BTW that link goes to a YouTube promotional video for the book from the UK. Really tells the story in less than two minutes. I went looking for an image of the powerlaw curve that appears endlessly in the book and thought the video was even better.

The idea of the book is in the subtitle - Why the Future of Business Is Selling Less of More. Author Chris Anderson says traditional retail focuses on hits, selling the most units possible of the best-selling items. Amazon, Netflix, and iTunes are examples of businesses getting a surprising portion of their revenues, like a third or half, from non-hits.

Huge inventories that peek in every niche and cranny can be offered as easily as the shelf-space-limited greatest hits selections of bricks-and-mortar stores. Purely digital merchandisers like iTunes have it easiest, but online purveyors of hard goods can stock enormous centralized warehouses, print/create on demand, or simply broker a connection between widely scattered owners or manufacturers and would-be customers.

Hence a company called Ecast supplies bars with digital jukeboxes "stocking" 10,000 albums. Compare to the hundred or so you might find on a regular jukebox and you get the idea. I love Anderson's story of how he was fooled when asked by Ecast CEO Robbie Vann-Adibe to guess how what percentage of those albums sold at least one track per quarter. Anderson knew he was being set up but played along. Traditional retailing suggested 20%, so he guessed 50% just to be wild and crazy. Turned out the answer was 98%.

Curious about how many titles are stocked by Wal-Mart, the nation's biggest music retailer, versus iTunes? Or the number of articles in the Encyclopedia Brittanica as compared to Wikipedia? The answers are in the book. it's important stuff for business people (and for those like me who are simply curious about what the heck is going on) and enormously entertaining.

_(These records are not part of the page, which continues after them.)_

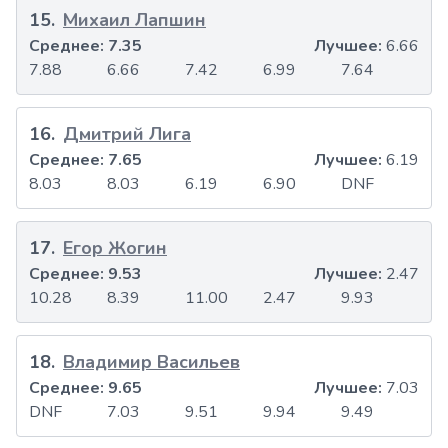
15
.
Михаил Лапшин
Среднее:
7.35
Лучшее:
6.66
7.88
6.66
7.42
6.99
7.64
16
.
Дмитрий Лига
Среднее:
7.65
Лучшее:
6.19
8.03
8.03
6.19
6.90
DNF
17
.
Егор Жогин
Среднее:
9.53
Лучшее:
2.47
10.28
8.39
11.00
2.47
9.93
18
.
Владимир Васильев
Среднее:
9.65
Лучшее:
7.03
DNF
7.03
9.51
9.94
9.49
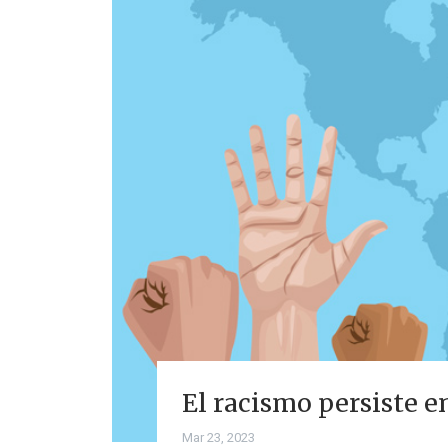
El racismo persiste en
Mar 23, 2023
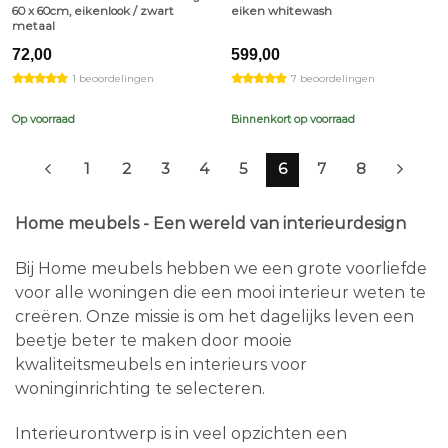
60 x 60cm, eikenlook / zwart
eiken whitewash
metaal
72,00
599,00
1 beoordelingen
7 beoordelingen
Op voorraad
Binnenkort op voorraad
1
2
3
4
5
6
7
8
Home meubels - Een wereld van interieurdesign
Bij Home meubels hebben we een grote voorliefde
voor alle woningen die een mooi interieur weten te
creëren. Onze missie is om het dagelijks leven een
beetje beter te maken door mooie
kwaliteitsmeubels en interieurs voor
woninginrichting te selecteren.
Interieurontwerp is in veel opzichten een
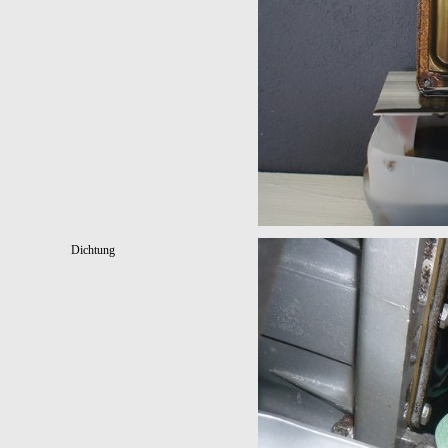
Dichtung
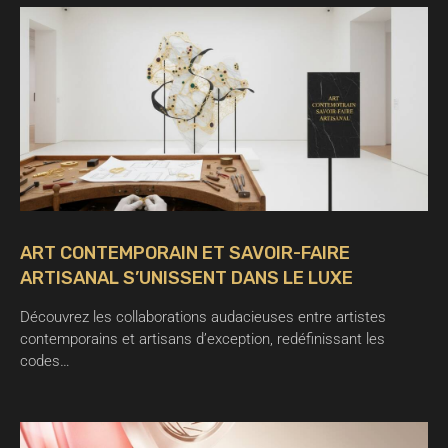
ART CONTEMPORAIN ET SAVOIR-FAIRE
ARTISANAL S’UNISSENT DANS LE LUXE
Découvrez les collaborations audacieuses entre artistes
contemporains et artisans d’exception, redéfinissant les
codes…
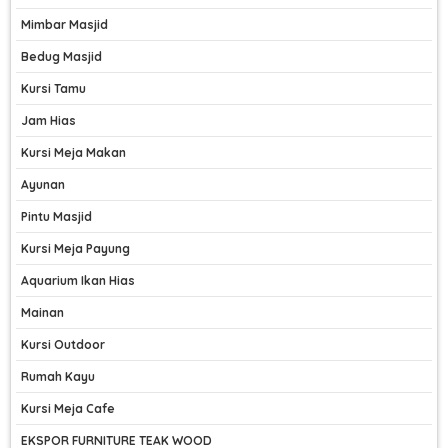
Mimbar Masjid
Bedug Masjid
Kursi Tamu
Jam Hias
Kursi Meja Makan
Ayunan
Pintu Masjid
Kursi Meja Payung
Aquarium Ikan Hias
Mainan
Kursi Outdoor
Rumah Kayu
Kursi Meja Cafe
EKSPOR FURNITURE TEAK WOOD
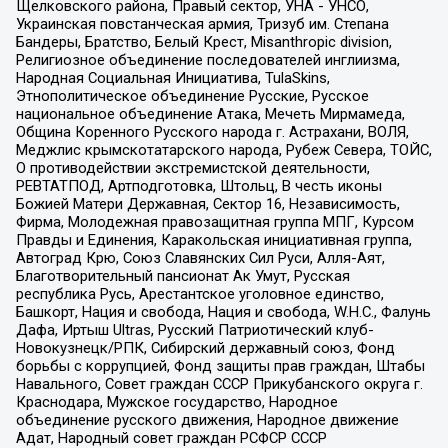
Щелковского района, Правый сектор, УНА - УНСО,
Украинская повстанческая армия, Тризуб им. Степана
Бандеры, Братство, Белый Крест, Misanthropic division,
Религиозное объединение последователей инглиизма,
Народная Социальная Инициатива, TulaSkins,
Этнополитическое объединение Русские, Русское
национальное объединение Атака, Мечеть Мирмамеда,
Община Коренного Русского народа г. Астрахани, ВОЛЯ,
Меджлис крымскотатарского народа, Рубеж Севера, ТОЙС,
О противодействии экстремистской деятельности,
РЕВТАТПОД, Артподготовка, Штольц, В честь иконы
Божией Матери Державная, Сектор 16, Независимость,
Фирма, Молодежная правозащитная группа МПГ, Курсом
Правды и Единения, Каракольская инициативная группа,
Автоград Крю, Союз Славянских Сил Руси, Алля-Аят,
Благотворительный пансионат Ак Умут, Русская
республика Русь, Арестантское уголовное единство,
Башкорт, Нация и свобода, Нация и свобода, W.H.С., Фалунь
Дафа, Иртыш Ultras, Русский Патриотический клуб-
Новокузнецк/РПК, Сибирский державный союз, Фонд
борьбы с коррупцией, Фонд защиты прав граждан, Штабы
Навального, Совет граждан СССР Прикубанского округа г.
Краснодара, Мужское государство, Народное
объединение русского движения, Народное движение
Адат, Народный совет граждан РСФСР СССР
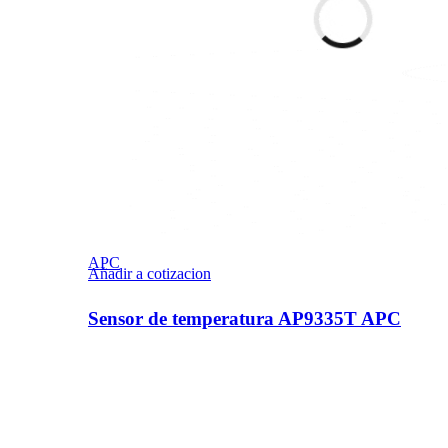
APC
Añadir a cotizacion
Sensor de temperatura AP9335T APC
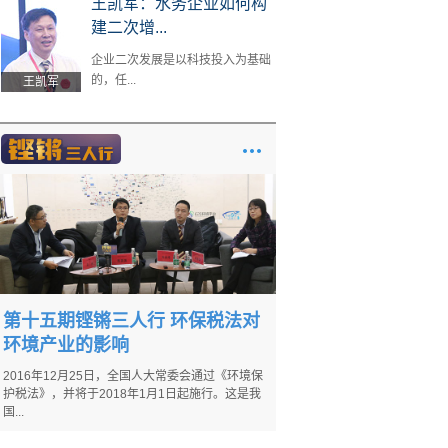
王凯军：水务企业如何构
建二次增...
企业二次发展是以科技投入为基础
的，任...
王凯军
第十五期铿锵三人行 环保税法对
环境产业的影响
2016年12月25日，全国人大常委会通过《环境保
护税法》，并将于2018年1月1日起施行。这是我
国...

This is just the latest in a series of books I've stumbled onto starting with that Bob Edwards radio interview of a few years ago. I tried to think of some concept that ties them together, no matter how loosely. I guess it's my compulsive need to pull order from disorder, to see breadcrumbs even if the sidewalk is bare.

I came up with New Connections, since so many of these modern ideas seem to relate to how people are finding each other in new, digitally-enabled ways. I even made a website on that title, but it's not on the Internet...yet. In it I summarize five books and one incredible web site, called The Cluetrain Manifesto. All aboard...

A lot of these ideas seem counter-intuitive. Acting on them suggests a competitive advantage for those who like to succeed, and don't we all? OTOH the people who cling to "the way we've always done it" are like the guy whose company inspired him to coin the phrase "cluetrain," at least according to Wikipedia. He said the cluetrain stopped there four times a day for ten years and they never took delivery.

Breadcrumb to go: The Wisdom of Crowds, by James Surowiecki. Referenced in The Long Tail and one I'll plan to read.